In Thailand, the military junta is continuing its crackdown on dissent a month after it took control of the nation. Bit by bit, the army has silenced critics and ended free speech.
CHRIS UHLMANN: In Thailand, the military junta is continuing its crackdown on dissent a month after it took control of the nation. Bit by bit, the army has silenced critics and ended free speech. There are very few people now willing to speak out against military rule with any activism now having to take place in exile.
South-East Asia correspondent Samantha Hawley reports from Bangkok.
SAMANTHA HAWLEY: Thailand’s military rule has been consolidating its power in a nation where free speech and individual thinking are no longer welcome, where democracy has taken a back seat and those who support it face intimidation and the threat of detention if they speak out. And in an environment of fear there’s not much of that happening anymore.
(Sound of activist speaking)
This normally outspoken Red Shirt activist would only speak to AM anonymously – the threat of being detained or jailed under military law is too risky.
Criticism of the coup here comes with very deep consequences.
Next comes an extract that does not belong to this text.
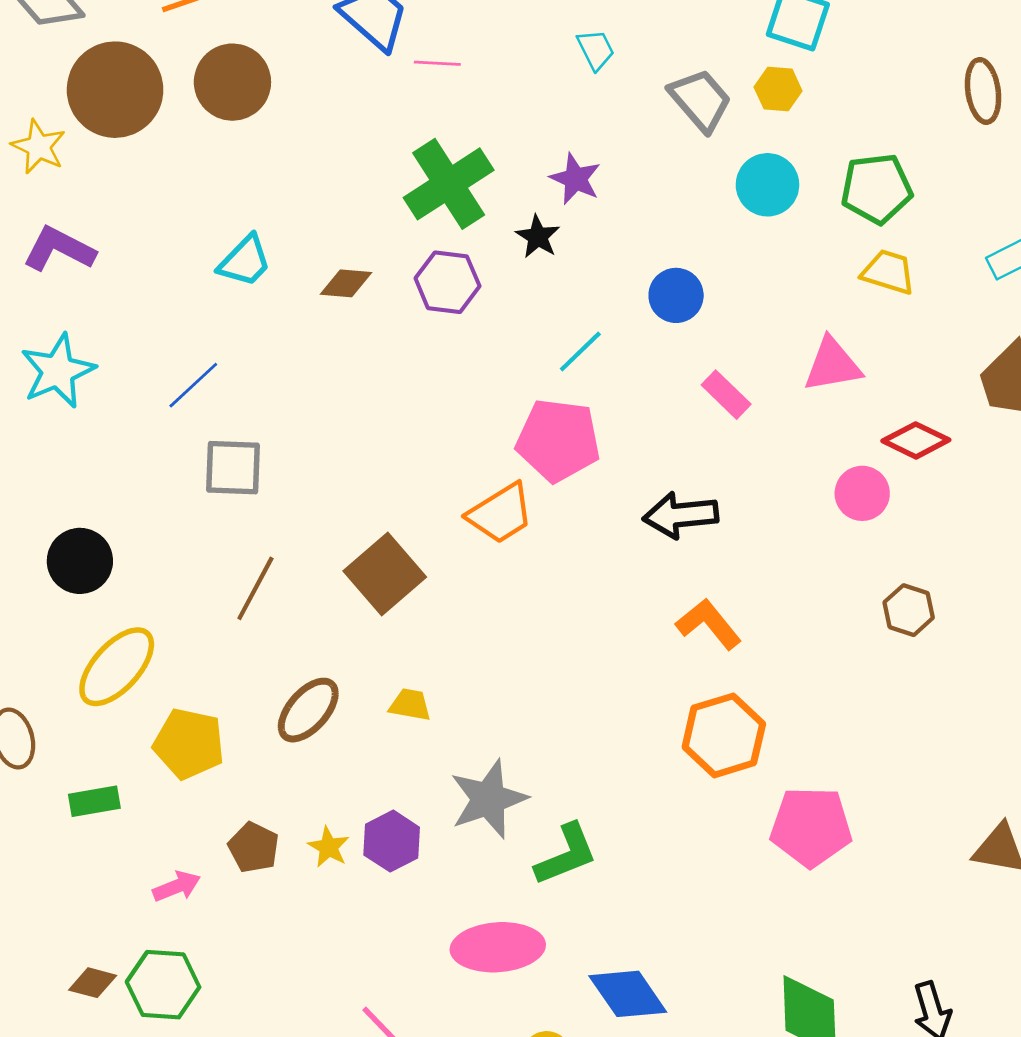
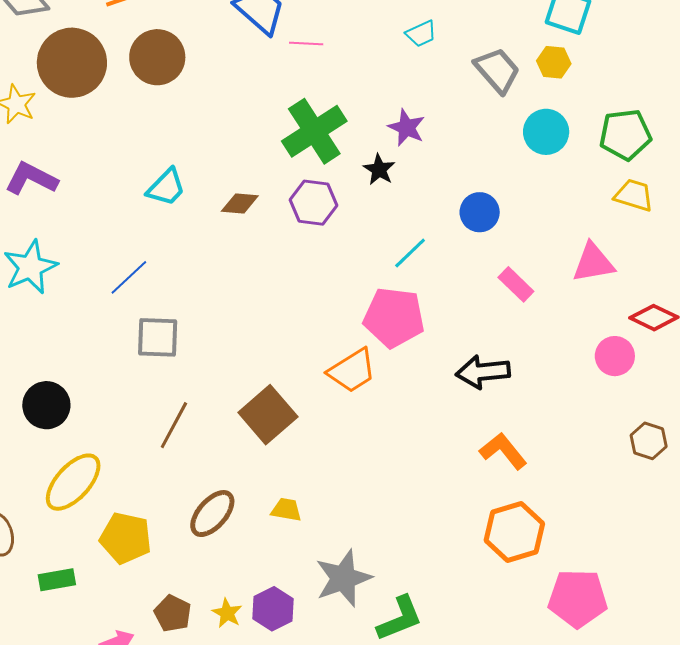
cyan trapezoid: (596, 50) -> (421, 34), turned 92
“There are many things the army are doing that will not lead to reconciliation,” he says, “especially the hunting down of people who are anti the coup and support democracy.”
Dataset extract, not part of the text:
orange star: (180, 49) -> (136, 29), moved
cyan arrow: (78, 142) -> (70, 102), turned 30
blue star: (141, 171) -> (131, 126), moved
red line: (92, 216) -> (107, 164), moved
“We are only staying still,” he says of the Red Shirts, “because the other side has got guns.”
In Bangkok, not even the most peaceful of protest is tolerated anymore. Even a woman wearing a t-shirt with the words “respect my vote” on the front was taken away for questioning.
On national television, the Army General Prahyut Chan-ocha spends every Friday evening preaching the new rule and justifying a crackdown on dissent that opponents argue is breaching the human rights of Thai people.
In one case a 27 year old activist was apprehended by soldiers at the end of May and released this week. She claimed she’d chosen to stay on in military custody.
Activist and former politician Jakrapob Penkair is living in exile.
JAKRAPOB PENKAIR: People are quiet now because they have been abused and bullied and threatened. That’s why they have to be quiet.
SAMANTHA HAWLEY: Along with the only Thai minister who managed to escape into exile, Charupong Ruangsuwan, he’s established a small anti-coup group called the Organisation of Free Thais for Human Rights and Democracy, but it’s still searching for a home base overseas.
JAKRAPOB PENKAIR: The victory of this movement must be done inside Thailand and not outside, but we are taking the approach of outside in.
SAMANTHA HAWLEY: The military general is now even offering lumps sum payments to those who help with his crackdown.
A photo of an anti-coup protester in action will earn you 500 baht, about $16 – earnings that pit Thais against Thais.
This is Samantha Hawley in Bangkok reporting for AM.